* What you should do: Each line that contains the word "SITE" is to be copied from the records below.

(Source records)

<<<<

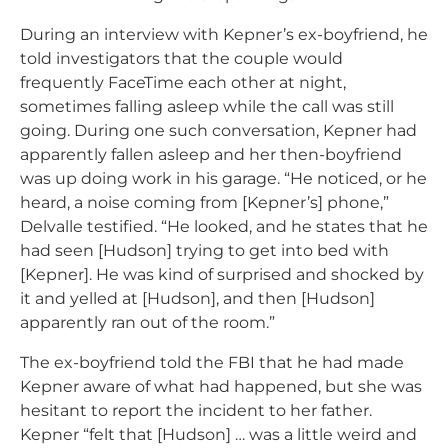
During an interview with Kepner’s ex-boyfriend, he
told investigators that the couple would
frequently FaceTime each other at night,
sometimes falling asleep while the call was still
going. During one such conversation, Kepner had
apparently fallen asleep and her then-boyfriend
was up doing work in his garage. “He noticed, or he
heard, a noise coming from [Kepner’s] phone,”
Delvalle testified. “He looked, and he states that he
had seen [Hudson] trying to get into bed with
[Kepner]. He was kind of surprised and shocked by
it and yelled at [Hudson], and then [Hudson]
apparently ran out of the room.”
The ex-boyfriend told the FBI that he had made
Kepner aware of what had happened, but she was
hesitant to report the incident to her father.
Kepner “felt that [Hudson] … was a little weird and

>>>>
<<<<

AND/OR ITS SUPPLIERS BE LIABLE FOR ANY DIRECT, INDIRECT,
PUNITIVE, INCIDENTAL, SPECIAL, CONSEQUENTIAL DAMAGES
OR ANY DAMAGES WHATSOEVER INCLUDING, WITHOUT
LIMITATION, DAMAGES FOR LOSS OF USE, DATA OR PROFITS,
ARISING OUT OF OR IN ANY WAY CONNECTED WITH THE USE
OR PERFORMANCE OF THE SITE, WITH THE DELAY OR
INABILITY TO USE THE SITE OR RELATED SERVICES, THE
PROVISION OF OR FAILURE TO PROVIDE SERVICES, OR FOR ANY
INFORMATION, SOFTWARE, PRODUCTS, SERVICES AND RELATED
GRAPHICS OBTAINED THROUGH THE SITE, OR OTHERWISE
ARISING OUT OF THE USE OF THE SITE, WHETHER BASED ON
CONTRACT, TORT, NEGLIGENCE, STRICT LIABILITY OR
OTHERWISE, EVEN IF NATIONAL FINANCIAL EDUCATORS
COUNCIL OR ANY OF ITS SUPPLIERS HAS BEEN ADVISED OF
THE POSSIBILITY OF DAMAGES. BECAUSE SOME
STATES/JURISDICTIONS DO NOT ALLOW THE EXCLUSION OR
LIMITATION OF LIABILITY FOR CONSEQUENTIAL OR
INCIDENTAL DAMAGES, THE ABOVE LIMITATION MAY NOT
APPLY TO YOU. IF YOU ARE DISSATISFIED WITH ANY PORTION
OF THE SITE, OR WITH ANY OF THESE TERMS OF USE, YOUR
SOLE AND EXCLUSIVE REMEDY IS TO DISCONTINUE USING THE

>>>>

* Answer section:
OR PERFORMANCE OF THE SITE, WITH THE DELAY OR
INABILITY TO USE THE SITE OR RELATED SERVICES, THE
GRAPHICS OBTAINED THROUGH THE SITE, OR OTHERWISE
ARISING OUT OF THE USE OF THE SITE, WHETHER BASED ON
OF THE SITE, OR WITH ANY OF THESE TERMS OF USE, YOUR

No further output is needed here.